The film’s ability to transcend the criminal justice doc tropes stems from candid interviews the filmmakers accumulated over the course of shooting. In 1993, a friend of the filmmakers’ was doing investigative work on the case and asked the two of them to come to North Carolina for a hearing he thought might lead to exoneration. When they started working on the film, neither filmmaker was convinced of Hunt’s innocence.
“We went in really not knowing,” Stern says. “It’s a horrible crime. A woman was raped and murdered; her family was devastated—who wants to invest in a movie about someone who potentially could have done this?” Even after they became convinced that Hunt had been wrongfully convicted, the case wore on for so long they wondered if they’d ever complete the film.
Sundberg says they thought about just finishing the film, even though Hunt hadn’t been acquitted: instead of waiting for justice to prevail—which they couldn’t be sure would happen—they could “make a story about injustice… But no one would fund that film.

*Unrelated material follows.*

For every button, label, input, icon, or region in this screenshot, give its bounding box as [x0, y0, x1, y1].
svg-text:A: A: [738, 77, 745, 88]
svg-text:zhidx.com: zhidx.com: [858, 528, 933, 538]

There was still a sense of maybe this guy’s really guilty.”
“If you had that kind of information—that it was going to take ten years—I don’t think anyone would embark on that kind of project,” Stern says. “But we fed off the energy of the defense. They’re filing another appeal; we’ll shoot that next scene. What else can they do [but] try to right this injustice? We went along for the ride until the Supreme Court rejected their case, and any opportunity for appeal dried up.” That was in 2000. At that point, Stern says, they didn’t think there was much hope left. “It came down to finding the murderer,” she says.
Eventually, DNA evidence pointed to the real killer, who later confessed, and Hunt was finally released. Only then did Stern and Sundberg feel they could meaningfully finish their film. “The feeling I had when [Stern] called right before [Hunt] was about to be released was, Are we ready to jump back into this?”

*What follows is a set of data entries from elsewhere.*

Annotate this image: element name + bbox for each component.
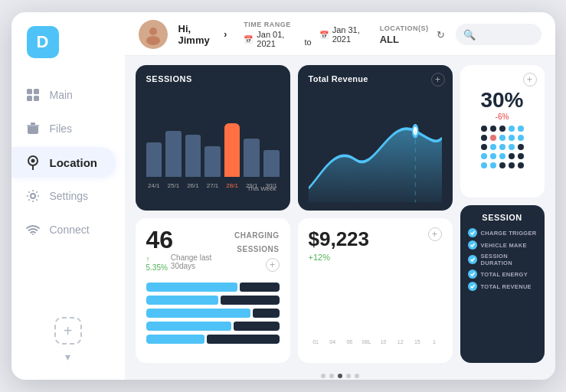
bar-col-4: 28/1: [224, 123, 240, 189]
svg-rect-0: [27, 89, 32, 94]
horiz-bar-3: [146, 322, 280, 331]
bar-label-4: 28/1: [226, 182, 238, 189]
session-item-0[interactable]: CHARGE TRIGGER: [468, 228, 537, 237]
session-item-1[interactable]: VEHICLE MAKE: [468, 240, 537, 250]
total-revenue-card: Total Revenue +: [298, 65, 453, 211]
charging-sessions-card: 46 ↑ 5.35% Change last 30days CHARGING S…: [136, 218, 290, 364]
page-dot-2[interactable]: [338, 374, 342, 378]
bar-col-3: 27/1: [204, 146, 221, 189]
svg-point-11: [149, 28, 157, 35]
pagination: [125, 371, 555, 380]
rev-col-3: 08L: [359, 290, 374, 345]
bar-col-6: 30/1: [263, 150, 280, 189]
app-logo: D: [27, 26, 59, 58]
main-content: Hi, Jimmy › TIME RANGE 📅 Jan 01, 2021 to…: [125, 12, 555, 380]
page-dot-3[interactable]: [346, 374, 351, 378]
location-value[interactable]: ALL: [380, 34, 429, 45]
dot-grid: [481, 126, 524, 168]
time-range-filter: TIME RANGE 📅 Jan 01, 2021: [244, 21, 296, 48]
sidebar-item-connect-label: Connect: [50, 224, 90, 236]
horiz-bar-seg-0-dark: [240, 283, 279, 292]
horiz-bar-2: [146, 309, 280, 318]
add-button[interactable]: +: [54, 317, 82, 345]
page-dot-1[interactable]: [329, 374, 334, 378]
percent-change: -6%: [496, 113, 509, 121]
session-item-3[interactable]: TOTAL ENERGY: [468, 270, 537, 279]
rev-col-6: 15: [410, 290, 424, 345]
rev-col-1: 04: [326, 290, 340, 345]
page-dot-4[interactable]: [355, 374, 359, 378]
search-box[interactable]: 🔍: [456, 24, 541, 45]
dot-2-4: [518, 144, 524, 150]
session-item-2[interactable]: SESSION DURATION: [468, 253, 537, 266]
chevron-down-icon[interactable]: ▾: [65, 351, 70, 363]
sidebar-item-location[interactable]: Location: [11, 147, 116, 178]
dot-0-0: [481, 126, 487, 132]
sidebar-bottom: + ▾: [11, 317, 125, 371]
horiz-bar-seg-3-cyan: [146, 322, 231, 331]
horiz-bar-seg-4-dark: [207, 335, 279, 344]
dot-4-4: [518, 162, 524, 168]
dot-4-0: [481, 162, 487, 168]
sidebar-item-main-label: Main: [50, 89, 73, 101]
session-label-0: CHARGE TRIGGER: [481, 230, 537, 237]
dot-1-4: [518, 135, 524, 141]
app-wrapper: D Main: [11, 12, 555, 380]
rev-col-5: 12: [393, 290, 407, 345]
dashboard: SESSIONS 24/1 25/1 26/1: [125, 56, 555, 371]
svg-rect-1: [34, 89, 39, 94]
svg-point-12: [146, 36, 160, 45]
dot-3-1: [490, 153, 496, 159]
revenue-plus-btn[interactable]: +: [431, 73, 445, 87]
bar-col-1: 25/1: [165, 131, 182, 189]
date-from-value[interactable]: 📅 Jan 01, 2021: [244, 30, 296, 48]
charging-plus-btn[interactable]: +: [266, 258, 280, 272]
check-icon-0: [468, 228, 477, 237]
rev-col-2: 06: [342, 290, 357, 345]
dot-row-0: [481, 126, 524, 132]
header-greeting: Hi, Jimmy ›: [178, 23, 227, 46]
refresh-icon[interactable]: ↻: [437, 29, 445, 41]
sidebar-item-connect[interactable]: Connect: [11, 214, 116, 245]
grid-icon: [25, 87, 41, 103]
bar-label-2: 26/1: [187, 182, 199, 189]
dot-row-1: [481, 135, 524, 141]
dot-1-0: [481, 135, 487, 141]
dot-0-4: [518, 126, 524, 132]
bar-5: [244, 139, 260, 177]
settings-icon: [25, 188, 41, 204]
bar-4-highlighted: [224, 123, 240, 177]
sidebar-item-files[interactable]: Files: [11, 113, 116, 144]
svg-rect-3: [34, 96, 39, 101]
date-to-value[interactable]: 📅 Jan 31, 2021: [319, 25, 372, 44]
search-icon: 🔍: [463, 29, 476, 41]
revenue-change: +12%: [309, 253, 370, 262]
header-chevron-icon: ›: [224, 29, 227, 40]
dot-2-0: [481, 144, 487, 150]
svg-point-10: [32, 234, 34, 235]
svg-rect-6: [27, 125, 39, 126]
revenue-title: Total Revenue: [309, 74, 442, 83]
percent-plus-btn[interactable]: +: [523, 73, 537, 87]
revenue2-card: $9,223 +12% + 01: [298, 218, 453, 364]
sidebar-nav: Main Files: [11, 80, 125, 245]
dot-4-3: [509, 162, 515, 168]
wifi-icon: [25, 222, 41, 237]
bar-col-5: 29/1: [244, 139, 260, 189]
dot-row-3: [481, 153, 524, 159]
sessions-title: SESSIONS: [146, 74, 280, 83]
session-item-4[interactable]: TOTAL REVENUE: [468, 282, 537, 291]
revenue2-plus-btn[interactable]: +: [428, 227, 442, 241]
percent-value: 30%: [480, 88, 523, 113]
sessions-card: SESSIONS 24/1 25/1 26/1: [136, 65, 290, 211]
check-icon-4: [468, 282, 477, 291]
dot-4-2: [499, 162, 505, 168]
percent-card: + 30% -6%: [460, 65, 545, 198]
locations-label: LOCATION(S): [380, 24, 429, 32]
sidebar-item-main[interactable]: Main: [11, 80, 116, 110]
bar-col-0: 24/1: [146, 142, 162, 189]
rev-col-4: 10: [376, 290, 391, 345]
dot-3-0: [481, 153, 487, 159]
page-dot-0[interactable]: [321, 374, 326, 378]
sidebar-item-settings[interactable]: Settings: [11, 181, 116, 211]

“We felt badly that we had embarked on this thing we didn’t finish,” Stern says. “We felt bad that we’d invested other people’s money, and especially that we had invested the hopes of the people in the film—Darryl Hunt and his attorneys. We told them we’d do something with their story. We felt guilty about it; we were disappointed in ourselves that we didn’t finish it.”
So the two took to the task of cutting down what they estimate was 400-plus hours of footage into a feature-length documentary. “The hardest thing was the amount of footage on different formats,” Sundberg says. They had footage on Super 16 film, VHS, super VHS and digital; some they had shot themselves, some they’d gotten from local news stations, and some Winston-Salem residents had taped themselves.
“It’s not a CSI kind of story,” Stern says. “There’s lost evidence, thousands of pages of [proceedings and legal documents]—it was a very messy process…. This case went on for 20 years. To get that down to an hour and 45 minutes was a challenge.” Stern admits that not every detail of the case could be covered in the film, but as it stands, Trials is a thorough, linear examination of the case. It does, however, come with a certain amount of grief. As higher and higher courts deny Hunt’s appeals, as DNA evidence that implicates another perpetrator is declared not exculpatory, as Hunt continues to sit in prison, the bafflement and frustration he and his supporters feel begins to weigh on the audience, too. “The film could have been shorter,” Stern admits, “But it was necessary to find a fine line between overkill and total boredom, and actually building the sense of, oh, my God, not again.”
Amid that righteous anger, though, is “a story of faith and perseverance, commitment, spirituality, community, race,” Stern says. “It’s a story about the human condition.”
The Trials of Darryl Hunt airs Thursday 26 at 7pm on HBO.